## ASSIGNMENT
The answer is all of the entries below, repeated exactly and free of pictures.
═══ PROVIDED RECORDS ═══
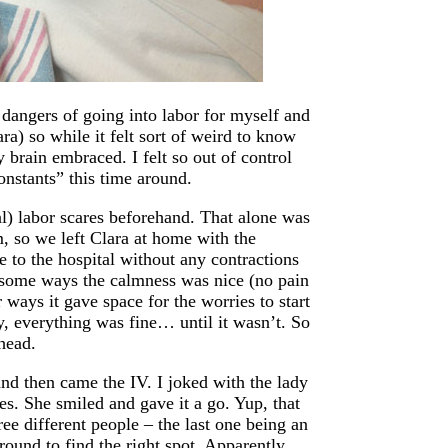
 dangers of going into labor for myself and
ra) so while it felt sort of weird to know
 brain embraced. I felt so out of control
constants” this time around.
al) labor scares beforehand. That alone was
, so we left Clara at home with the
ve to the hospital without any contractions
n some ways the calmness was nice (no pain
ways it gave space for the worries to start
y, everything was fine… until it wasn’t. So
head.
nd then came the IV. I joked with the lady
ies. She smiled and gave it a go. Yup, that
ree different people – the last one being an
ound to find the right spot. Apparently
═══
## ANSWER TO THIS TASK
 dangers of going into labor for myself and
ra) so while it felt sort of weird to know
 brain embraced. I felt so out of control
constants” this time around.
al) labor scares beforehand. That alone was
, so we left Clara at home with the
ve to the hospital without any contractions
n some ways the calmness was nice (no pain
ways it gave space for the worries to start
y, everything was fine… until it wasn’t. So
head.
nd then came the IV. I joked with the lady
ies. She smiled and gave it a go. Yup, that
ree different people – the last one being an
ound to find the right spot. Apparently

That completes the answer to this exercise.